Waktu berjalan sepelan petir yang merambati awan, seakan terbang dalam kilasan detik yang tak terulang ketika Ray terbenam semakin dalam. Setelah mengetahui dunia macam apa yang ia masuki, bukannya gentar, ia justru menolak uang yang ditawarkan Bapak sebagai kompensasi bantuannya. Bocah yang bahkan belum genap berusia 15 tahun itu lebih memilih untuk tinggal dan menjadi salah satu anak asuhan Bapak, tanpa memperdulikan tatapan iba yang seringkali diarahkan padanya. Khususnya dari Jack, yang tak henti-hentinya berusaha untuk membuat Ray berhenti dari dunia itu sebelum terlambat.
"Ray, kenapa tak kau pertimbangkan lagi? Kami semua tak lagi memiliki pilihan, tapi bukan dirimu. Master pasti akan bahagia jika kau memilih untuk meninggalkan tempat ini. Kalau hanya uang yang kau butuhkan, ambil sebanyak yang kau mampu dan pergi, jangan pernah kembali." ucapnya pada suatu ketika saat Ray baru saja kembali dari tugasnya, kurir antar pesanan untuk para pecandu kelas berat.
"Uncle, maaf. Aku memang butuh uang, tapi bukan dari derma. Aku ingin layak mendapatkan uang itu. Dan lagipula, jika aku mengambil uangnya, papahku yang miskin tapi keras kepala itu akan terus mengejar darimana kudapatkan uang sebanyak itu." balas Ray malas.
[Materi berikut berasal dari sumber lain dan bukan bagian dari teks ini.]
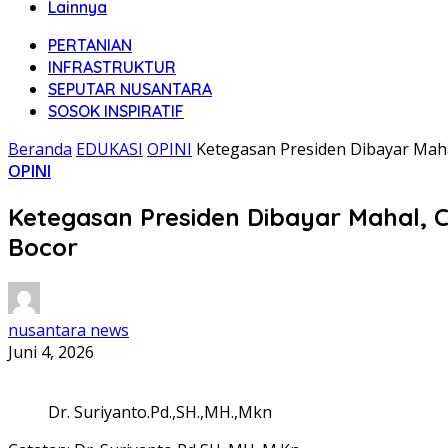
Lainnya
PERTANIAN
INFRASTRUKTUR
SEPUTAR NUSANTARA
SOSOK INSPIRATIF
Beranda
EDUKASI
OPINI
Ketegasan Presiden Dibayar Mah
OPINI
Ketegasan Presiden Dibayar Mahal, 
Bocor
nusantara news
Juni 4, 2026
Dr. Suriyanto.Pd.,SH.,MH.,Mkn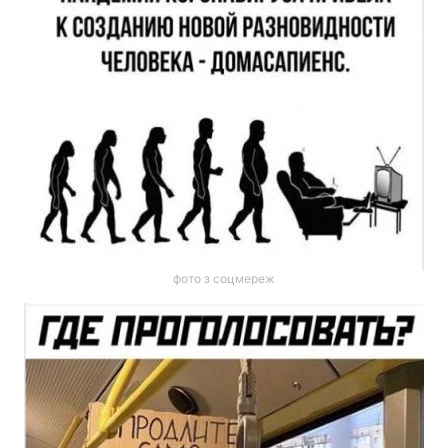
фото з соцмереж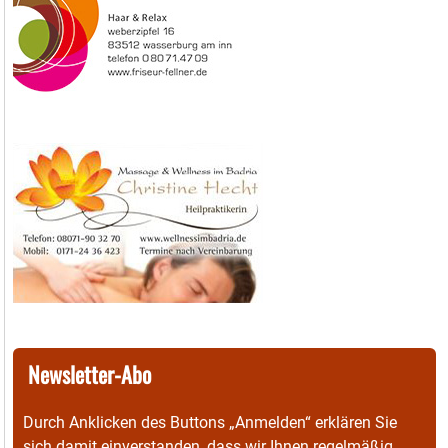
Newsletter-Abo
Durch Anklicken des Buttons „Anmelden“ erklären Sie
sich damit einverstanden, dass wir Ihnen regelmäßig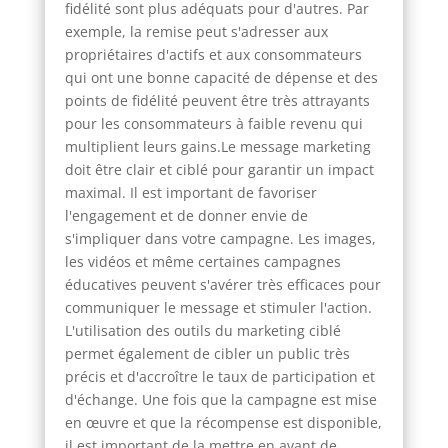
fidélité sont plus adéquats pour d'autres. Par
exemple, la remise peut s'adresser aux
propriétaires d'actifs et aux consommateurs
qui ont une bonne capacité de dépense et des
points de fidélité peuvent être très attrayants
pour les consommateurs à faible revenu qui
multiplient leurs gains.Le message marketing
doit être clair et ciblé pour garantir un impact
maximal. Il est important de favoriser
l'engagement et de donner envie de
s'impliquer dans votre campagne. Les images,
les vidéos et même certaines campagnes
éducatives peuvent s'avérer très efficaces pour
communiquer le message et stimuler l'action.
L'utilisation des outils du marketing ciblé
permet également de cibler un public très
précis et d'accroître le taux de participation et
d'échange. Une fois que la campagne est mise
en œuvre et que la récompense est disponible,
il est important de la mettre en avant de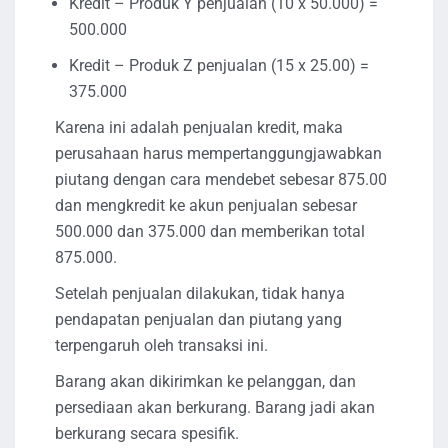
Kredit – Produk Y penjualan (10 x 50.000) =
500.000
Kredit – Produk Z penjualan (15 x 25.00) =
375.000
Karena ini adalah penjualan kredit, maka
perusahaan harus mempertanggungjawabkan
piutang dengan cara mendebet sebesar 875.00
dan mengkredit ke akun penjualan sebesar
500.000 dan 375.000 dan memberikan total
875.000.
Setelah penjualan dilakukan, tidak hanya
pendapatan penjualan dan piutang yang
terpengaruh oleh transaksi ini.
Barang akan dikirimkan ke pelanggan, dan
persediaan akan berkurang. Barang jadi akan
berkurang secara spesifik.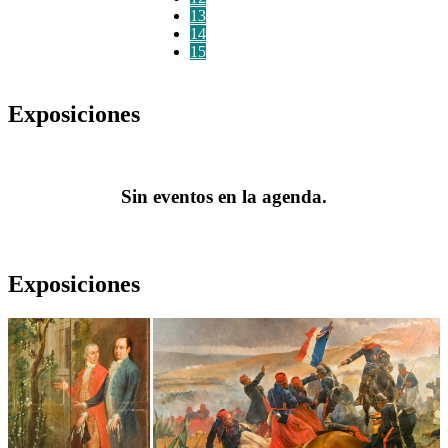
13
14
15
Exposiciones
Sin eventos en la agenda.
Exposiciones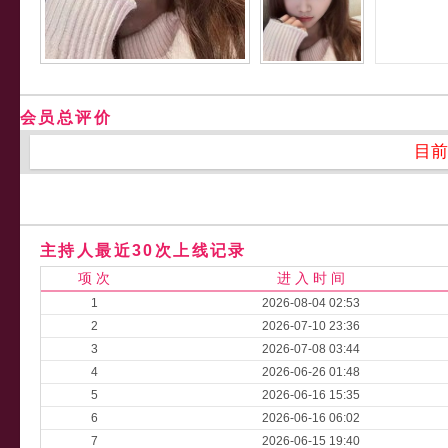
会员总评价
目前
主持人最近30次上线记录
项 次
进 入 时 间
1
2026-08-04 02:53
2
2026-07-10 23:36
3
2026-07-08 03:44
4
2026-06-26 01:48
5
2026-06-16 15:35
6
2026-06-16 06:02
7
2026-06-15 19:40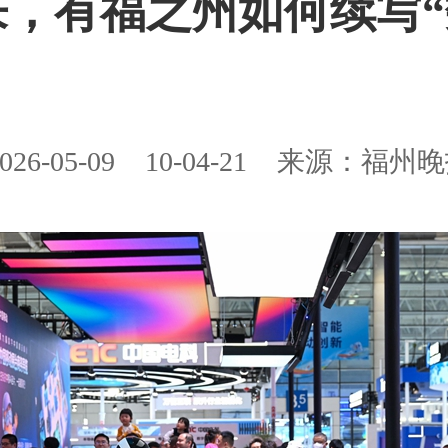
，有福之州如何续写“
026-05-09
10-04-21
来源：福州晚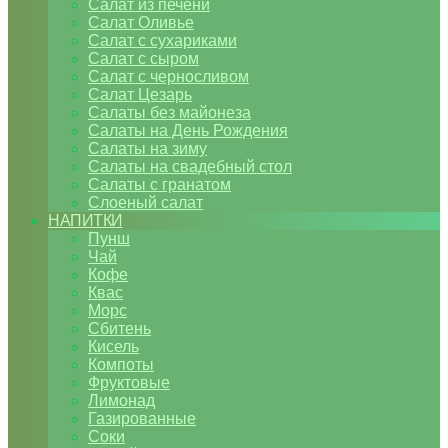
Салат из печени
Салат Оливье
Салат с сухариками
Салат с сыром
Салат с черносливом
Салат Цезарь
Салаты без майонеза
Салаты на День Рождения
Салаты на зиму
Салаты на свадебный стол
Салаты с гранатом
Слоеный салат
НАПИТКИ
Пунш
Чай
Кофе
Квас
Морс
Сбитень
Кисель
Компоты
Фруктовые
Лимонад
Газированные
Соки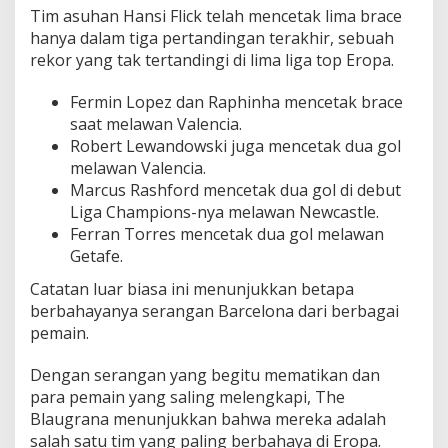
Tim asuhan Hansi Flick telah mencetak lima brace
hanya dalam tiga pertandingan terakhir, sebuah
rekor yang tak tertandingi di lima liga top Eropa.
Fermin Lopez dan Raphinha mencetak brace
saat melawan Valencia.
Robert Lewandowski juga mencetak dua gol
melawan Valencia.
Marcus Rashford mencetak dua gol di debut
Liga Champions-nya melawan Newcastle.
Ferran Torres mencetak dua gol melawan
Getafe.
Catatan luar biasa ini menunjukkan betapa
berbahayanya serangan Barcelona dari berbagai
pemain.
Dengan serangan yang begitu mematikan dan
para pemain yang saling melengkapi, The
Blaugrana menunjukkan bahwa mereka adalah
salah satu tim yang paling berbahaya di Eropa.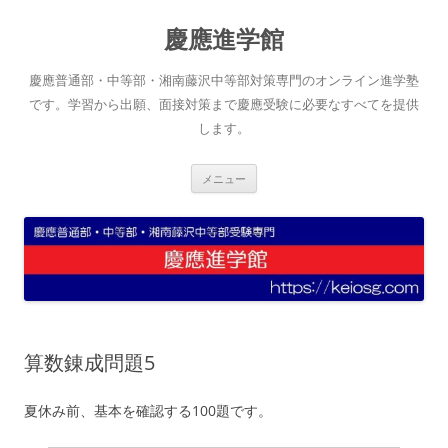
コ
ン
慶應進学館
テ
ン
ツ
へ
慶應普通部・中等部・湘南藤沢中等部対策専門のオンライン進学塾
ス
キ
です。学習から出願、面接対策まで慶應受験に必要なすべてを提供
ッ
します。
プ
メニュー
算数錬成問題5
夏休み前、基本を確認する100題です。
"Nha, emang uang yang kau dapatkan saat ini nggak bakal ditanyakan sama mereka? Penghasilanmu saja hampir 900rb seminggu, Boy?"
"Lebih mudah menyembunyikan nilai itu daripada kuterima beasiswa dari Bapak, Uncle. Dia udah siapin 500juta untuk kubawa." sahut Ray sambil tertawa terbahak-bahak.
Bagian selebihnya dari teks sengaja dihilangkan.